Problem: Please look for the string "ohne" below and report every line in which it occurs.

Input material:
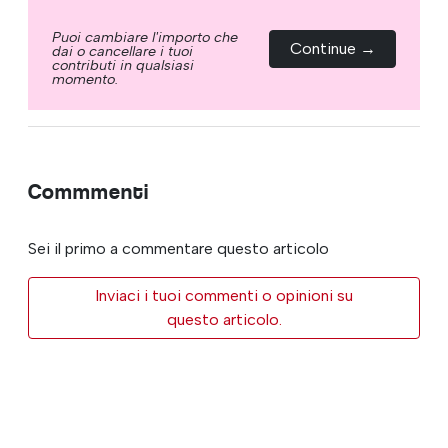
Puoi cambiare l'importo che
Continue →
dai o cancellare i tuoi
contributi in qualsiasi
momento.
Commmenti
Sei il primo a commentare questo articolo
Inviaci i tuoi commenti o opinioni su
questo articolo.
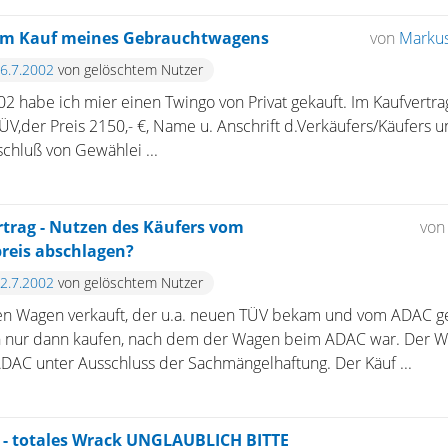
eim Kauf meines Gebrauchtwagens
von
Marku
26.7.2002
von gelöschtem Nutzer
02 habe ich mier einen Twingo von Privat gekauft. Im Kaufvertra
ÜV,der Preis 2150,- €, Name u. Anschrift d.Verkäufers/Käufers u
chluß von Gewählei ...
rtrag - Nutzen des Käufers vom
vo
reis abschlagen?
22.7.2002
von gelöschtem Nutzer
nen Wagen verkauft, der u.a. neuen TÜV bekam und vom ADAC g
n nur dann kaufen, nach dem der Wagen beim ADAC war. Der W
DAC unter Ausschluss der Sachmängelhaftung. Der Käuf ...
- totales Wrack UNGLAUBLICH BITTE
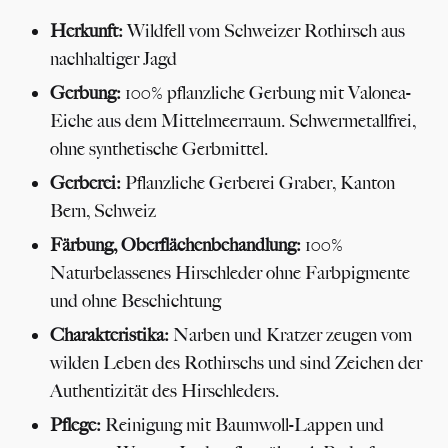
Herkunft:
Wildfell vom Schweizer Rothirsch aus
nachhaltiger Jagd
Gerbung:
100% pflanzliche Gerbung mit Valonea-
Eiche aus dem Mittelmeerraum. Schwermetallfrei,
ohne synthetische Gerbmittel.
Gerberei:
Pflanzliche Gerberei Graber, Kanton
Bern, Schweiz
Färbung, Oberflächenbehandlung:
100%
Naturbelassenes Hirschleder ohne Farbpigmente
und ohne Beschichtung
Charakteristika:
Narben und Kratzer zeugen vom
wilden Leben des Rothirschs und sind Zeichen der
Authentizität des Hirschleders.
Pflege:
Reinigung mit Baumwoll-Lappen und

==

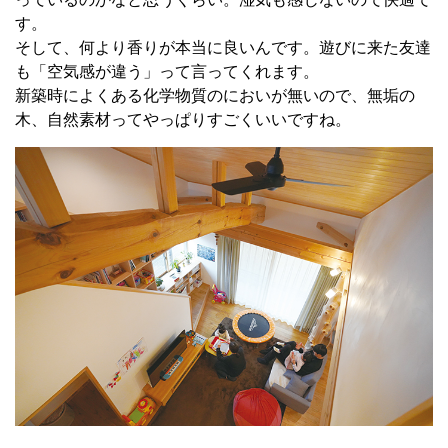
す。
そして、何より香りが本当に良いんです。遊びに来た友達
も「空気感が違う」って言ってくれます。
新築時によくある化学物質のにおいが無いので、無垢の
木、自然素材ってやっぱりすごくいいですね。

--

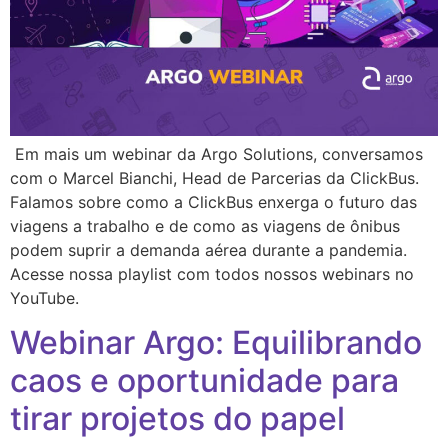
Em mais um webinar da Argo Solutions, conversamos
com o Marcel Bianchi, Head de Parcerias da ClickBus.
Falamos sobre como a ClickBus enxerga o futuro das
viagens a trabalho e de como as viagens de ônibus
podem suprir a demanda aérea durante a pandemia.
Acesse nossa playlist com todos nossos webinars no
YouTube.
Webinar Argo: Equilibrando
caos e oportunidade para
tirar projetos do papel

Task output:
ohne synthetische Gerbmittel.
Naturbelassenes Hirschleder ohne Farbpigmente
und ohne Beschichtung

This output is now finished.